Der habituell größte Anpassungsschritt wird die nächste Stufe interdisziplinärer Zusammenarbeit sein. Rechtsanwälte werden mit Menschen, die über komplementäre Kompetenzen verfügen, noch intensiver und routinemäßig zusammenarbeiten. Je größer und je grenzüberschreitender Mandate werden, desto wahrscheinlicher werden sich die Teams aus Juristen unterschiedlicher Seniorität und Fachkenntnis mit beispielsweise Datenanalytikern, Visualisierern und Projektmanagern zusammensetzen, die allesamt von Maschinen, Software und Algorithmen unterstützt werden, die die eher repetitiven Aufgaben übernehmen. Die erfolgreichsten Anwaltskanzleien werden darauf ausgerichtet sein, eine bessere „User Experience“ (UX) für Mandanten zu schaffen. Dabei werden allerlei Anleihen bei anderen Beratern und Serviceindustrien gemacht werden, die heute bereits mit Start-Ups kooperieren, um deren Arbeitsweise kennenzulernen, die Innovation Hubs betreiben, mit Universitäten kooperieren und eine Arbeitsweise des „experiment, collaborate and co-create“ pflegen.

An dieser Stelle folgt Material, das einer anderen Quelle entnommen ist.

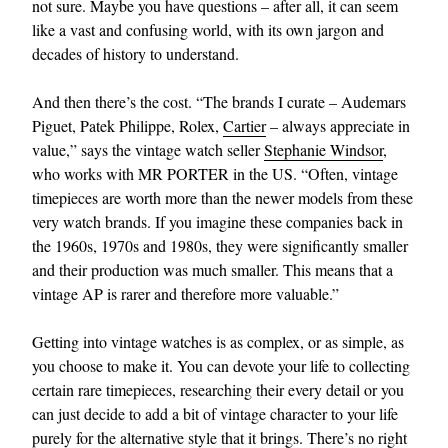
not sure. Maybe you have questions – after all, it can seem
like a vast and confusing world, with its own jargon and
decades of history to understand.
And then there’s the cost. “The brands I curate – Audemars
Piguet, Patek Philippe, Rolex,
Cartier
– always appreciate in
value,” says the vintage watch seller
Stephanie Windsor
,
who works with MR PORTER in the US. “Often, vintage
timepieces are worth more than the newer models from these
very watch brands. If you imagine these companies back in
the 1960s, 1970s and 1980s, they were significantly smaller
and their production was much smaller. This means that a
vintage AP is rarer and therefore more valuable.”
Getting into vintage watches is as complex, or as simple, as
you choose to make it. You can devote your life to collecting
certain rare timepieces, researching their every detail or you
can just decide to add a bit of vintage character to your life
purely for the alternative style that it brings. There’s no right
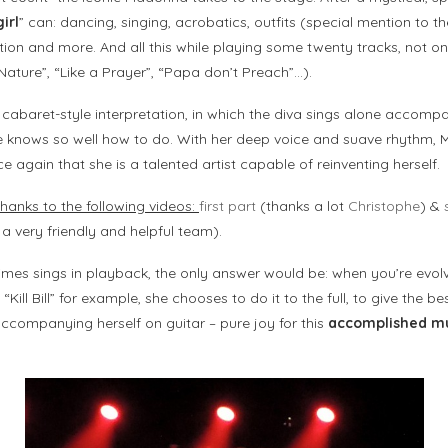
irl
” can: dancing, singing, acrobatics, outfits (special mention to t
tion and more. And all this while playing some twenty tracks, not onl
ature”, “Like a Prayer”, “Papa don’t Preach”…).
 cabaret-style interpretation, in which the diva sings alone accomp
she knows so well how to do. With her deep voice and suave rhythm,
 again that she is a talented artist capable of reinventing herself.
hanks to the following videos:
first part
(thanks a lot
Christophe
) &
 a very friendly and helpful team).
es sings in playback, the only answer would be: when you’re evolv
ill Bill” for example, she chooses to do it to the full, to give the be
ccompanying herself on guitar – pure joy for this
accomplished mu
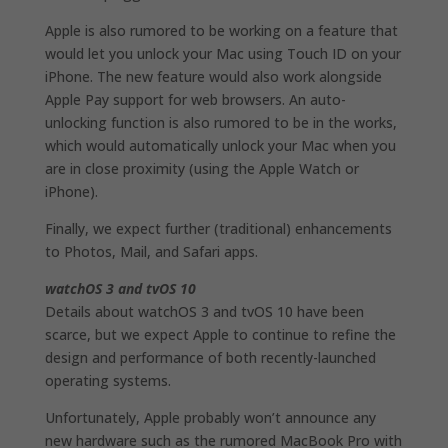
Apple is also rumored to be working on a feature that
would let you unlock your Mac using Touch ID on your
iPhone. The new feature would also work alongside
Apple Pay support for web browsers. An auto-
unlocking function is also rumored to be in the works,
which would automatically unlock your Mac when you
are in close proximity (using the Apple Watch or
iPhone).
Finally, we expect further (traditional) enhancements
to Photos, Mail, and Safari apps.
watchOS 3 and tvOS 10
Details about watchOS 3 and tvOS 10 have been
scarce, but we expect Apple to continue to refine the
design and performance of both recently-launched
operating systems.
Unfortunately, Apple probably won’t announce any
new hardware such as the rumored MacBook Pro with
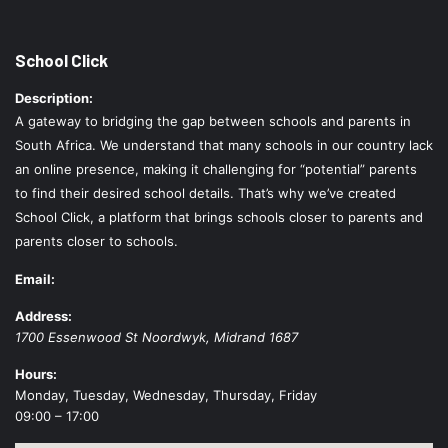
School Click
Description:
A gateway to bridging the gap between schools and parents in
South Africa. We understand that many schools in our country lack
an online presence, making it challenging for “potential” parents
to find their desired school details. That’s why we’ve created
School Click, a platform that brings schools closer to parents and
parents closer to schools.
Email:
Address:
1700 Essenwood St
Noordwyk
,
Midrand
1687
Hours:
Monday, Tuesday, Wednesday, Thursday, Friday
09:00 – 17:00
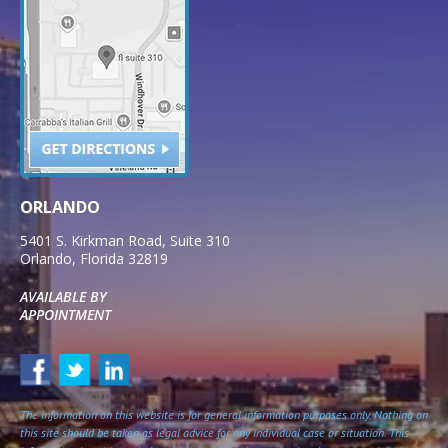
ORLANDO
5401 S. Kirkman Road, Suite 310
Orlando
,
Florida
32819
AVAILABLE BY
APPOINTMENT
The information on this website is for general information purposes only. Nothing on
this site should be taken as legal advice for any individual case or situation. This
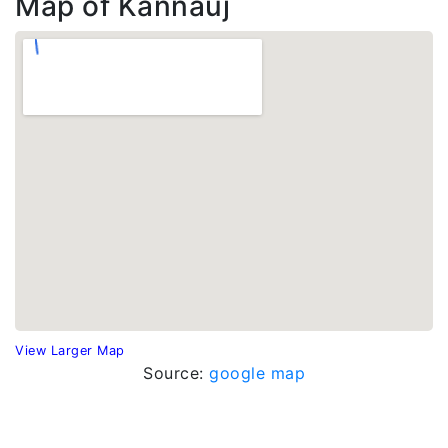
Map of Kannauj
View Larger Map
Source:
google map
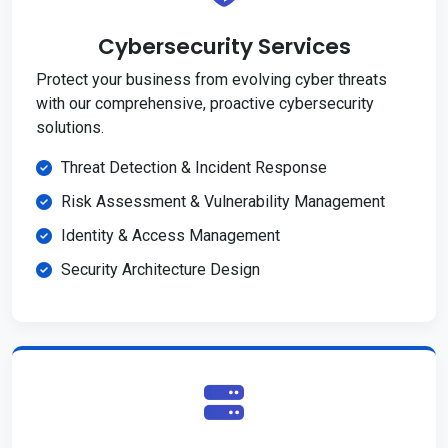
Cybersecurity Services
Protect your business from evolving cyber threats
with our comprehensive, proactive cybersecurity
solutions.
Threat Detection & Incident Response
Risk Assessment & Vulnerability Management
Identity & Access Management
Security Architecture Design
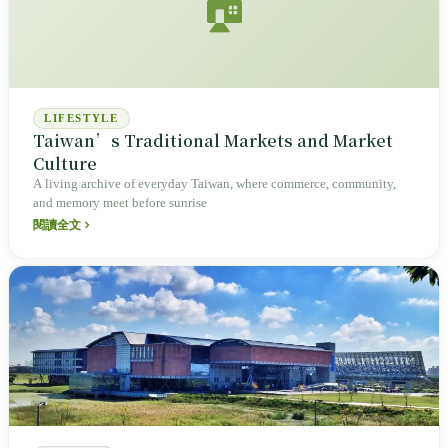
🏠
LIFESTYLE
Taiwan’s Traditional Markets and Market
Culture
A living archive of everyday Taiwan, where commerce, community,
and memory meet before sunrise
閱讀全文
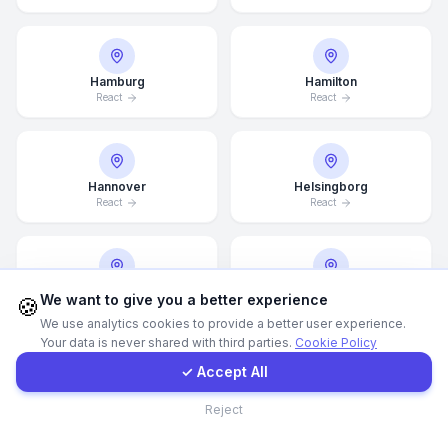
WhatsApp
Hamburg
Hamilton
React
React
E-Mail
Instagram
Hannover
Helsingborg
React
React
Contact Form
Client Portal
Helsinki
Hong Kong
We want to give you a better experience
🍪
React
React
We use analytics cookies to provide a better user experience.
Your data is never shared with third parties.
Cookie Policy
Get a Quote
✓ Accept All
Houston
Illinois
Contact
Reject
React
React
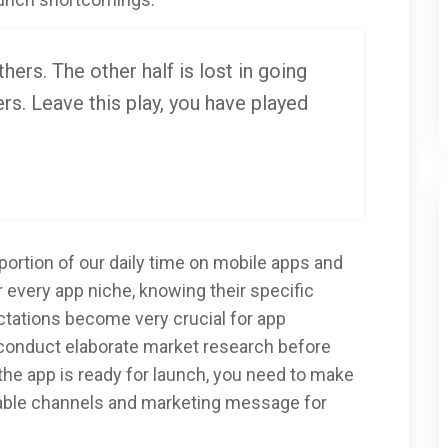
thers. The other half is lost in going
rs. Leave this play, you have played
ortion of our daily time on mobile apps and
r every app niche, knowing their specific
ectations become very crucial for app
conduct elaborate market research before
 the app is ready for launch, you need to make
table channels and marketing message for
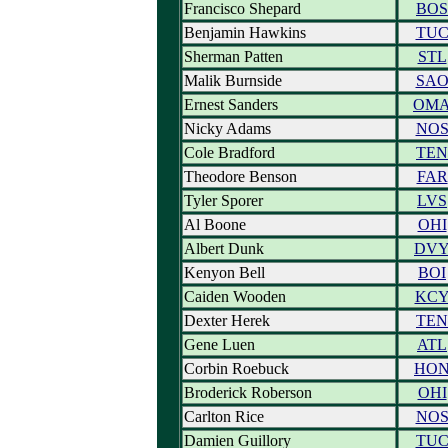
Francisco Shepard
BOS
Benjamin Hawkins
TU
Sherman Patten
STL
Malik Burnside
SA
Ernest Sanders
OM
Nicky Adams
NO
Cole Bradford
TEN
Theodore Benson
FAR
Tyler Sporer
LVS
Al Boone
OHI
Albert Dunk
DV
Kenyon Bell
BOI
Caiden Wooden
KC
Dexter Herek
TEN
Gene Luen
ATL
Corbin Roebuck
HO
Broderick Roberson
OHI
Carlton Rice
NO
Damien Guillory
TU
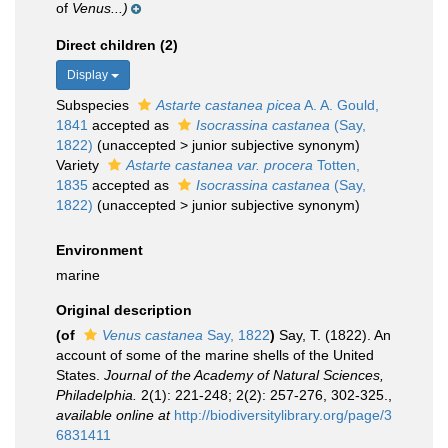
of
Venus...)
Direct children (2)
Display
Subspecies
Astarte castanea picea
A. A. Gould,
1841
accepted as
Isocrassina castanea
(Say,
1822)
(
unaccepted
>
junior subjective synonym
)
Variety
Astarte castanea var. procera
Totten,
1835
accepted as
Isocrassina castanea
(Say,
1822)
(
unaccepted
>
junior subjective synonym
)
Environment
marine
Original description
(of
Venus castanea
Say, 1822
)
Say, T. (1822). An
account of some of the marine shells of the United
States.
Journal of the Academy of Natural Sciences,
Philadelphia.
2(1): 221-248; 2(2): 257-276, 302-325.
,
available online at
http://biodiversitylibrary.org/page/3
6831411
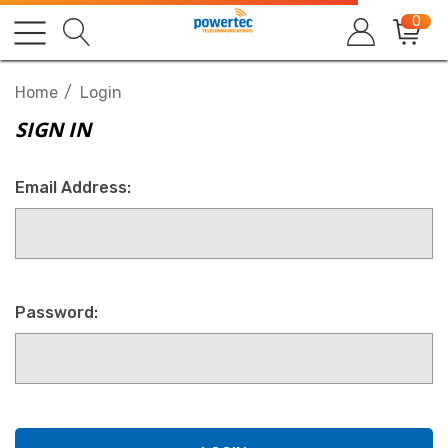
0
Home
Login
SIGN IN
Email Address:
Password:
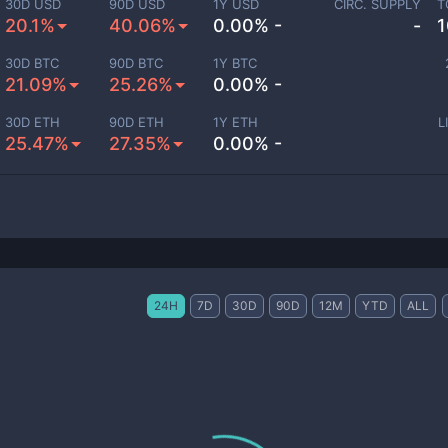
30D USD
90D USD
1Y USD
CIRC. SUPPLY
T
20.1%
40.06%
0.00% -
-
1
30D BTC
90D BTC
1Y BTC
21.09%
25.26%
0.00% -
30D ETH
90D ETH
1Y ETH
L
25.47%
27.35%
0.00% -
24H
7D
30D
90D
12M
YTD
ALL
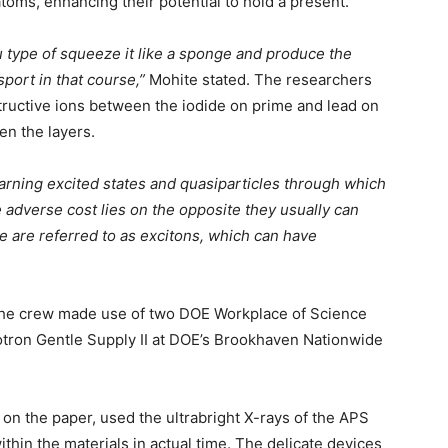
toms, enhancing their potential to hold a present.
u type of squeeze it like a sponge and produce the
sport in that course,”
Mohite stated. The researchers
structive ions between the iodide on prime and lead on
en the layers.
earning excited states and quasiparticles through which
e adverse cost lies on the opposite they usually can
e are referred to as excitons, which can have
, the crew made use of two DOE Workplace of Science
tron Gentle Supply II at DOE’s Brookhaven Nationwide
 on the paper, used the ultrabright X-rays of the APS
thin the materials in actual time. The delicate devices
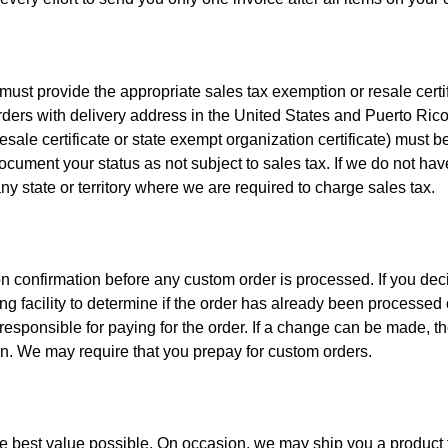
t provide the appropriate sales tax exemption or resale certific
rders with delivery address in the United States and Puerto Rico,
esale certificate or state exempt organization certificate) must 
document your status as not subject to sales tax. If we do not have
any state or territory where we are required to charge sales tax.
n confirmation before any custom order is processed. If you deci
ng facility to determine if the order has already been processed 
responsible for paying for the order. If a change can be made, t
on. We may require that you prepay for custom orders.
he best value possible. On occasion, we may ship you a product th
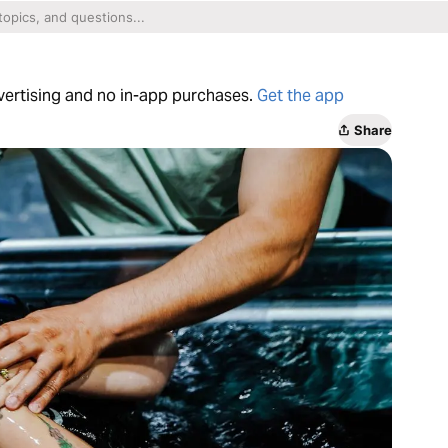
dvertising and no in-app purchases.
Get the app
Share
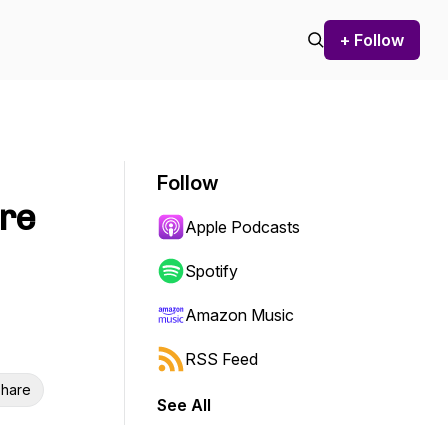
+ Follow
Follow
are
Apple Podcasts
Spotify
Amazon Music
RSS Feed
hare
See All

Für Baker McKenzie bedeutet das, einen Weg zu beschreiten, an dessen Anfang die Kenntnis von Daten und der Einsatz von Technologien und modernen Arbeitsmethodiken steht, und an dessen Ende eine Kanzlei neuen Typs stehen kann. Aus diesem Grund ist die Kernaussage dieses Beitrags, dass die elementare Veränderung durch Legal Tech nicht in der Anwendung neuer Software oder dem Einsatz neuer Tools und Apps liegt. Legal Tech ist ein ermöglichender Faktor, ein Treiber oder Katalysator für eine Entwicklung, die die Umwälzung einer ganzen Branche vorantreiben wird. Der arbeitsteilig organisierten, datenzentrierten, agilen, mit modernen Tools und Methoden sowie interdisziplinär arbeitenden Kanzlei neuen Typs wird diese Zukunft gehören. Das ist die eigentliche Herausforderung, weil sie an den Grundfesten des Anwaltsberufs, des Bilds der Juristen von sich selbst, der Ausbildung und hergebrachten Rollenbildern rüttelt.

E. Fazit

Legal Tech ist ein Treiber zur weiteren Professionalisierung der großen Anwaltskanzleien. Eine engere und inhaltlich weitgehende Zusammenarbeit mit Nicht-Juristen, die Beherrschung effizienter Prozesse und die mandantenzentrierte Entwicklung neuartiger, komplexerer und zugleich bedienerfreundlicher Beratungsprodukte stellt Kanzleien und ihre Personalabteilungen sowie die Ausbildungslandschaft vor Veränderungen und Herausforderungen. Am meisten gefordert aber sind die Juristen selbst: Auf dem Weg zum Anwalt im 21. Jahrhundert gilt es, Gewohnheiten und (Selbst-) Zuschreibungen zu hinterfragen, sich für eine noch weitergehende Arbeitsteilung mit „Professionals“ zu öffnen, Geschäftsmodelle und Arbeitsmethodiken der Mandanten zu durchdringen und dem Einsatz von Technologie mit Interesse und Neugierde zu begegnen. Das Juristische wird im Kern seine Bedeutung in den großen Kanzleien behalten, das menschliche Judiz sogar wichtiger werden. Das Unternehmensmodell Big Law um diesen Kern herum wird zugleich noch unternehmerischer werden, professioneller und mit mehr Technologie als heute. Am Ende steht ein „Augmented Lawyer“, der oder die datenbasiert und technologiegestützt ein noch besserer unternehmerischer Berater seiner Mandanten ist als heute.